TASK: In the records below, one line contains "ART. SPONSOROWANY". Print that line and every line after it exactly, down to the final one.

--*--

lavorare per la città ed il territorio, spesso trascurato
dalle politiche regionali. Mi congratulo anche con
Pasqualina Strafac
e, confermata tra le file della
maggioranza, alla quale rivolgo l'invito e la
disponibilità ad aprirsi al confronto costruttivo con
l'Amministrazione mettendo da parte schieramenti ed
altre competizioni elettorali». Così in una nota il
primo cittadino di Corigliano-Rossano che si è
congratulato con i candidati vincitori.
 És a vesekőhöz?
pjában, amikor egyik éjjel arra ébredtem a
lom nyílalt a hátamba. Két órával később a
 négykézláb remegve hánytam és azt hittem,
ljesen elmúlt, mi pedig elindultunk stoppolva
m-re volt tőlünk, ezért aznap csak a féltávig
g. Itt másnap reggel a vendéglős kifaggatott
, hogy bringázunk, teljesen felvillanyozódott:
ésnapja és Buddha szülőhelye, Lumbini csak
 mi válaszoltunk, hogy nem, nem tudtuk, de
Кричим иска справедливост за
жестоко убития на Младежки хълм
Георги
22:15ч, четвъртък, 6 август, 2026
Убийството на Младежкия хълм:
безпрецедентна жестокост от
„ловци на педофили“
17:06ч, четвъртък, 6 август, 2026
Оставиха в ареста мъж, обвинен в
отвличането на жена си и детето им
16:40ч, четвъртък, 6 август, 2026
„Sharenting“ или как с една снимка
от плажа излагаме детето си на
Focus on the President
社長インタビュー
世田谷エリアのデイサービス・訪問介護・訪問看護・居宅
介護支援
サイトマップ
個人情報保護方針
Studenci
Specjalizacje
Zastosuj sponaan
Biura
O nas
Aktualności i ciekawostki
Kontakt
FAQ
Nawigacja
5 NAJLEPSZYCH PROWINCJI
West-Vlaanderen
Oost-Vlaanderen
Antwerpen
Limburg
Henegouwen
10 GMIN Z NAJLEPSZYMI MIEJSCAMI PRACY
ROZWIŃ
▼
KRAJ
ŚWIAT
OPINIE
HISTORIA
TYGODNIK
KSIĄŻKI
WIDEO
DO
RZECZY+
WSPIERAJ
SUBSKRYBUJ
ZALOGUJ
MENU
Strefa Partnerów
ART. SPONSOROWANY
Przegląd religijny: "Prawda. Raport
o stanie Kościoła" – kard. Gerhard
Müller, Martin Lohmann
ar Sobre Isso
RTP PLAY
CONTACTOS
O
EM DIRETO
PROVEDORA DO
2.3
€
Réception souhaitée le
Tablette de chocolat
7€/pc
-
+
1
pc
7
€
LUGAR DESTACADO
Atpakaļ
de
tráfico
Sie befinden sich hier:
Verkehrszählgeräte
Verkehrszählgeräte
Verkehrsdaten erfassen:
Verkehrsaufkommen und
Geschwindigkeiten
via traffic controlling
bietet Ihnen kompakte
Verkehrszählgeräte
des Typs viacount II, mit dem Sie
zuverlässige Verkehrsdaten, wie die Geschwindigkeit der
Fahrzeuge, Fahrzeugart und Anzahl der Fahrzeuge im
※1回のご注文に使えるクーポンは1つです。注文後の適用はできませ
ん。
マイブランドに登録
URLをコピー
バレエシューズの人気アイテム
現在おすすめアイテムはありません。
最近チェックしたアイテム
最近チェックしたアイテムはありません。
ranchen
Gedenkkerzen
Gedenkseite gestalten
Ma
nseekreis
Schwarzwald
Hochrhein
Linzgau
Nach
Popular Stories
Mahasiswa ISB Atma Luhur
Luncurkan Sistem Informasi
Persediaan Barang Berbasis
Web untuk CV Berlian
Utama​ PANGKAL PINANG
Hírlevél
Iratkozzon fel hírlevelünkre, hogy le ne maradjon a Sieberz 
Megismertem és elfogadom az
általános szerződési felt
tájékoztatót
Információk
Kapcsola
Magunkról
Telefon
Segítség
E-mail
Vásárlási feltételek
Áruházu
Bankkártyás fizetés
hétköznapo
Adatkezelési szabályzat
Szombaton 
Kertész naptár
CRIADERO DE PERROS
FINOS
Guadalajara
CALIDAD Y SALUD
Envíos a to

--*--

TASK ANSWER:
ART. SPONSOROWANY
Przegląd religijny: "Prawda. Raport
o stanie Kościoła" – kard. Gerhard
Müller, Martin Lohmann
ar Sobre Isso
RTP PLAY
CONTACTOS
O
EM DIRETO
PROVEDORA DO
2.3
€
Réception souhaitée le
Tablette de chocolat
7€/pc
-
+
1
pc
7
€
LUGAR DESTACADO
Atpakaļ
de
tráfico
Sie befinden sich hier:
Verkehrszählgeräte
Verkehrszählgeräte
Verkehrsdaten erfassen:
Verkehrsaufkommen und
Geschwindigkeiten
via traffic controlling
bietet Ihnen kompakte
Verkehrszählgeräte
des Typs viacount II, mit dem Sie
zuverlässige Verkehrsdaten, wie die Geschwindigkeit der
Fahrzeuge, Fahrzeugart und Anzahl der Fahrzeuge im
※1回のご注文に使えるクーポンは1つです。注文後の適用はできませ
ん。
マイブランドに登録
URLをコピー
バレエシューズの人気アイテム
現在おすすめアイテムはありません。
最近チェックしたアイテム
最近チェックしたアイテムはありません。
ranchen
Gedenkkerzen
Gedenkseite gestalten
Ma
nseekreis
Schwarzwald
Hochrhein
Linzgau
Nach
Popular Stories
Mahasiswa ISB Atma Luhur
Luncurkan Sistem Informasi
Persediaan Barang Berbasis
Web untuk CV Berlian
Utama​ PANGKAL PINANG
Hírlevél
Iratkozzon fel hírlevelünkre, hogy le ne maradjon a Sieberz 
Megismertem és elfogadom az
általános szerződési felt
tájékoztatót
Információk
Kapcsola
Magunkról
Telefon
Segítség
E-mail
Vásárlási feltételek
Áruházu
Bankkártyás fizetés
hétköznapo
Adatkezelési szabályzat
Szombaton 
Kertész naptár
CRIADERO DE PERROS
FINOS
Guadalajara
CALIDAD Y SALUD
Envíos a to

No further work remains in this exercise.